As for myself, although never too good with an iron, I still managed to pull together an outfit – vintage 50’s American clothing, trousers from PX,  even the odd bit of Vivienne Westwood – it was important.

East LA Mexican Gang HM

Dashwood Books has published a monograph, small edition, of my photo essay on the East LA Mexican gang El Hoyo Maravilla. I spent a summer in the 1980’s photographing the gang. It was a very hot and I remember the constant buzz of the LAPD helicopters hovering over the area. ‘The Saint’ (above)  had tattooed his gang name on his chest.

The gang members introduced me to their families and showed me the barrio. I was probably the first British person they had ever met

LA Happy Loca, LA Smiler Loca and LA Chrissy Loca (above) had great style, they would shave their eyebrows and draw a line high over the eye.

George Clinton & Bootsy Collins at the Apollo

Last night at the Apollo in Harlem George Clinton aka ‘Dr Funkenstein’ founder of Parliament Funkadelic was honored with an all star tribute featuring Bootsy Collins, Sheila E, Bernie Worrell, Nona Hendryx, Vernon Reid, Ray Chew, Paul Shaffer  (who according to a source was considering wearing a diaper, in honor of Gary Shider, but ended up sporting just the diaper pin) and many more.

Bootsy Collins celebrated his 60th birthday by taking a walk across the audience.

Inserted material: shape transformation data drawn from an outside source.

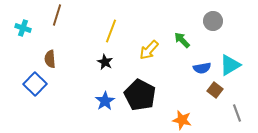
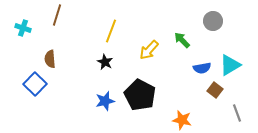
blue star: rotated 18 degrees clockwise
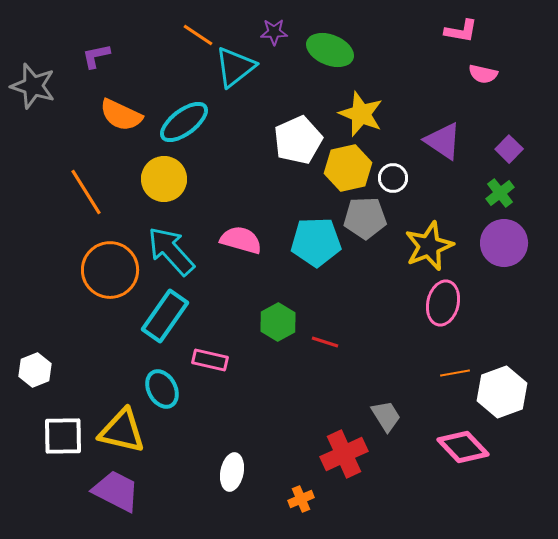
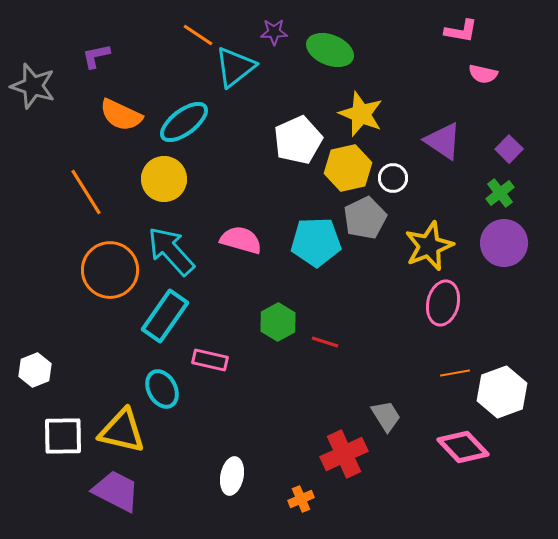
gray pentagon at (365, 218): rotated 24 degrees counterclockwise
white ellipse at (232, 472): moved 4 px down
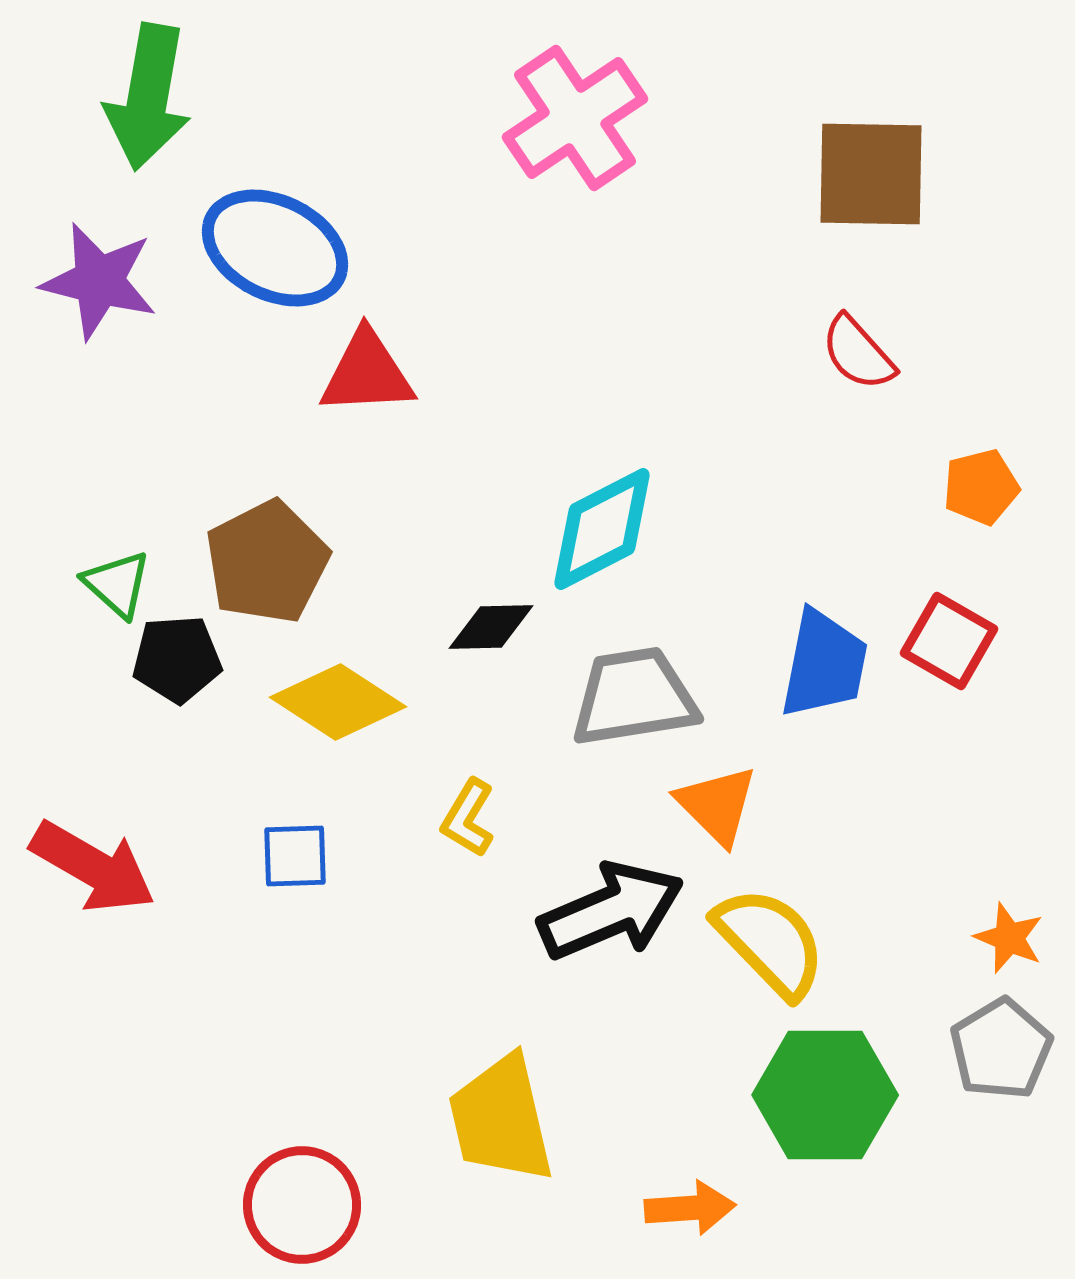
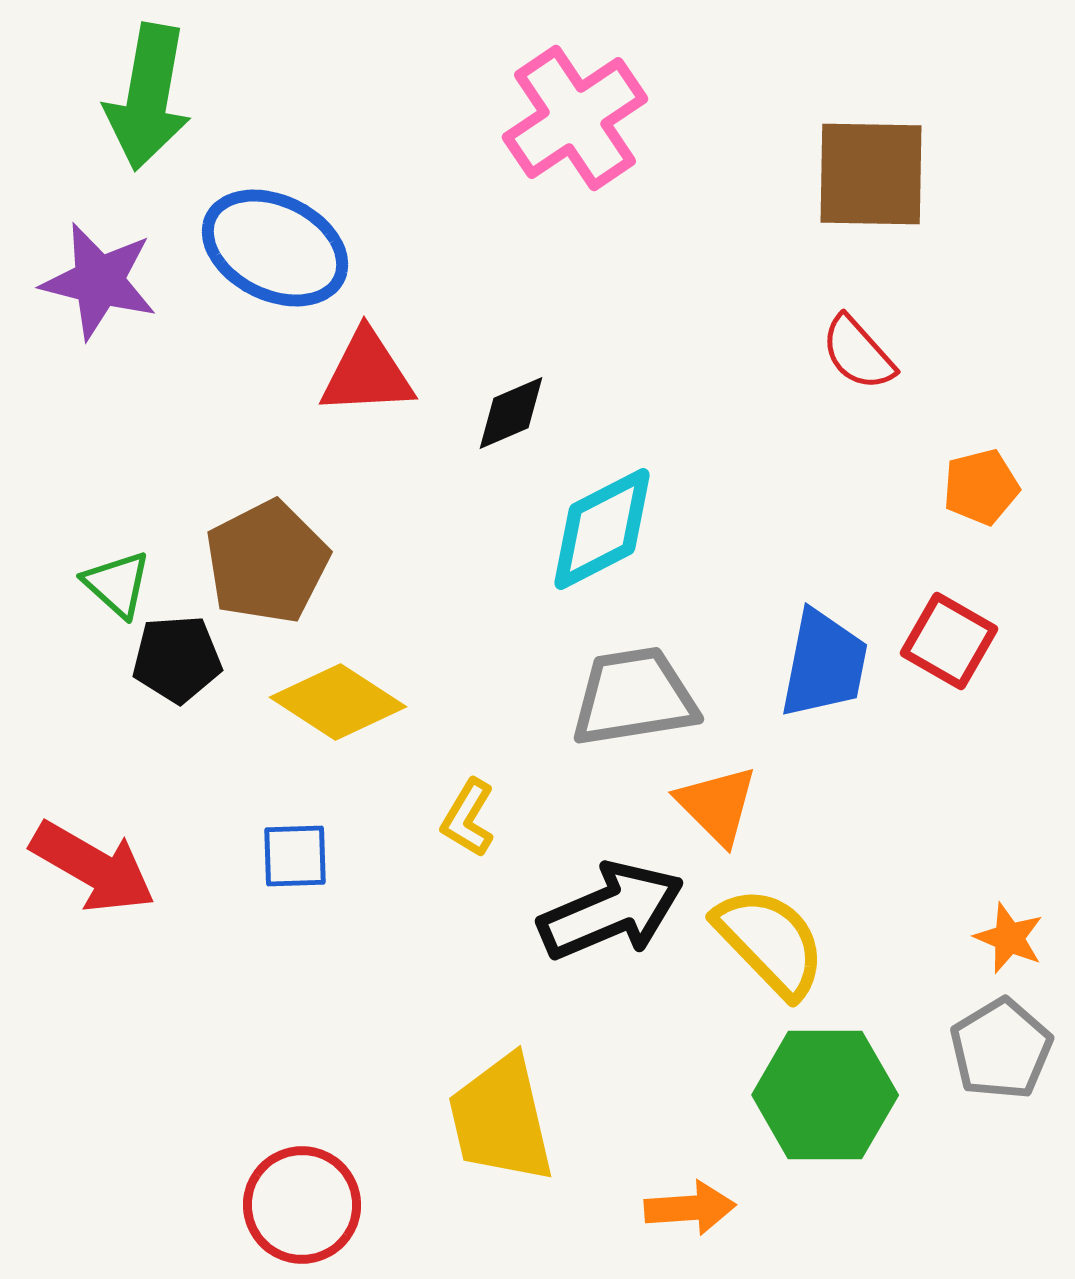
black diamond: moved 20 px right, 214 px up; rotated 22 degrees counterclockwise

Bootsy’s gorgeous wife Patti wearing peace sign eye wear

Bernie Worrell ‘s solo was beautiful.  An all around ‘moog’ genius who studied at Juilliard, he has been compared to Beethoven, Jimi Hendrix and Duke Ellington

Cornell West jumped onstage to share the love. Obviously  ‘The  Funk Will never Die’.

Dexy’s Midnight Runners & GI Blythe

The posse rides again – I shot Dexy’s Midnight Runners at the Elephant and Castle shopping centre in London in 1981 (above). Some members of the original band brought together by Geoff Blythe  just reunited to record at Blokhed Studio on Long Island. I just photographed  the new band, G I Blythe (below) for their new CD which comes out Jan 12th 2012. Geoff played with Geno Washington and the Ram Jam Band – which is one of the first albums I ever bought.